Le Généraliste - Urgences : le mouvement de grève s’étend malgré les promesses de Buzyn

il y a 6 jours, par Info santé sécu social

Camille Roux
| 11.06.2019

Les annonces faites par la ministre de la Santé Agnès Buzyn lors du congrès des urgences jeudi dernier ne semblent pas avoir apaisé les tensions dans les services.

Des personnels hospitaliers se sont à nouveau mobilisés ce mardi, jour du vote de la loi santé au Sénat. À Paris, en fin de matinée, une centaine de manifestants se sont rassemblés devant le ministère, dont une majorité de militants CGT, FO et SUD, a constaté l’AFP. Les syndicats avaient appelé à une nouvelle journée de mobilisation pour « élever le rapport de force » face à la ministre de la Santé après une première manifestation jeudi dernier à Paris à laquelle avaient participé 200 personnes. Ce lundi, des membres du collectif Inter-Urgences, à l’origine du mouvement parti de la capitale mi-mars et qui dénombre désormais 95 services d’urgences en grève, se sont retrouvés avenue de Ségur.

Représentants syndicaux déçus
Reçus au ministère par le directeur adjoint de cabinet d’Agnès Buzyn, les représentants syndicaux n’ont pas caché leur déception. « Nous ne sommes pas entendus, il va falloir nous montrer plus agressifs, plus virulents », a affirmé l’urgentiste Christophe Prudhomme de la CGT-Santé après l’entretien. « Le mouvement de grève est illimité, tant qu’on n’aura pas ce qu’on veut on n’arrêtera pas », a ajouté Candice Laparge du collectif Inter-Urgences.

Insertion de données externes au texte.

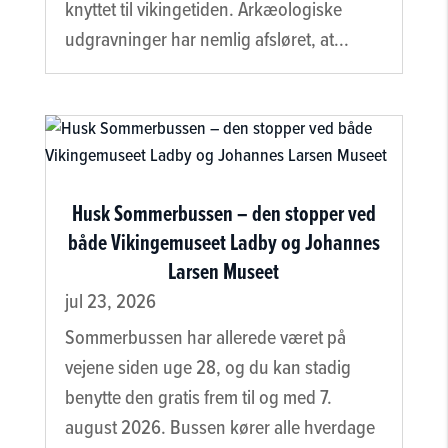
knyttet til vikingetiden. Arkæologiske
udgravninger har nemlig afsløret, at...
Husk Sommerbussen – den stopper ved
både Vikingemuseet Ladby og Johannes
Larsen Museet
jul 23, 2026
Sommerbussen har allerede været på
vejene siden uge 28, og du kan stadig
benytte den gratis frem til og med 7.
august 2026. Bussen kører alle hverdage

Plusieurs actions ont également eu lieu en région : les urgentistes du centre hospitalier de Valence (Drôme) ont débrayé pendant cinq minutes, soutenus par d’autres membres du personnel hospitalier ainsi que des "gilets jaunes". À Nice, le doyen de la faculté de médecine, le Pr Patrick Baqué, est sorti du rang pour se joindre au personnel mobilisé devant l’hôpital.

Mesures « insuffisantes »

Agnès Buzyn avait pourtant tenté de désamorcer la crise jeudi dernier en promettant une « stratégie d’ensemble » mêlant primes pour les personnels, crédits pour les travaux nécessaires et commande d’un rapport sur l’avenir des urgences pour l’automne. Des mesures aussitôt jugées « insuffisantes » par le collectif Inter-Urgences et les syndicats. La ministre de la Santé continue de défendre son action, qui « ne peu(t) pas se réduire à ce (qu’elle a) annoncé la semaine dernière », a-t-elle affirmé à Libération. « Les urgences payent lourdement tous les problèmes d’organisation » du système de santé et « il n’y a pas de mesures miracles qui permettraient d’éteindre le feu rapidement », a-t-elle ajouté.

Agnès Buzyn a assuré que son projet de loi Santé vise notamment à « améliorer l’accueil en ville en amont » et à « ne pas laisser les urgences seules faire face à l’afflux de patients » dans les établissements. Mais sur le terrain, cette réforme semble bien éloignée des préoccupations immédiates. Ces deux dernières semaines, le mouvement de grève a franchi un palier avec la réquisition de personnels à Lons-le-Saunier et la recrudescence d’arrêts de travail pour échapper aux assignations à l’hôpital Lariboisière à Paris.

Le week-end dernier, une partie des soignants des urgences de l’hôpital parisien Saint-Antoine ne se sont également pas présentés samedi soir à leur prise de service, car en arrêt maladie, a appris dimanche l’AFP. Selon le collectif Inter-Urgences, « 15 paramédicaux sur 19, épuisés par leurs conditions de travail, n’ont pas pu prendre leur poste » et « trois paramédicaux de l’équipe de jour ont dû rester pour continuer de prendre en charge les patients », travaillant ainsi « 18 heures d’affilée » en attendant « la relève de l’équipe du lendemain ».